6. Belles descriptions

En dehors de toutes ces incohérences, qui d’ailleurs n’alternent que relativement cette belle œuvre, l’auteur a fait preuve d’une grande capacité descriptive.

P.35.1, P.58 dernier paragraphe ; P.71, P.78 les deux derniers paragraphes, et P.85 quand il dit : « la brousse silencieuse était silencieuse ». Il y a aussi les pages 188, 189 et 200 (« le repas vient d’être servi… ») pour ne citer que celles-là.

IV. Conclusion :

La Maison des merveilles de l’auteur Godefroy K. Mwanabwato doit d’être lu.
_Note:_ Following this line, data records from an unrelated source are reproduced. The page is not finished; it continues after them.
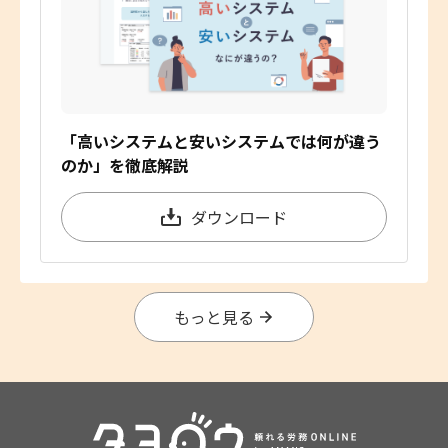
「高いシステムと安いシステムでは何が違う
のか」を徹底解説
ダウンロード
もっと見る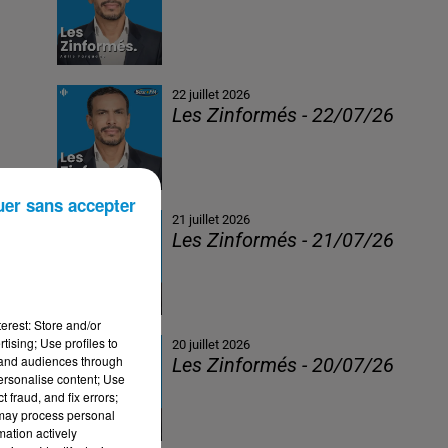
22 juillet 2026
Les Zinformés - 22/07/26
uer sans accepter
21 juillet 2026
Les Zinformés - 21/07/26
erest: Store and/or
tising; Use profiles to
20 juillet 2026
tand audiences through
Les Zinformés - 20/07/26
personalise content; Use
 fraud, and fix errors;
 may process personal
mation actively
Il a le mérite de faire vivre, avec une émotion constante des faits à la fois fictifs et réels que le lecteur ressent au fond de lui comme les vivant au moment de la narration. Il a la vertu d’apprendre, sinon de rappeler une partie importante de l’histoire du Congo.

La Clinique appelle simplement à beaucoup plus d’attention dans les détails relevés, si bien entendu, l’auteur les agrée.

Enfin, le présent diagnostic n’a pas la prétention d’être parfait ou de s’imposer à tous. Ainsi, à sa parution, l’auteur dispose d’un droit de réponse à adresser à la Clinique Littéraire de Kinshasa.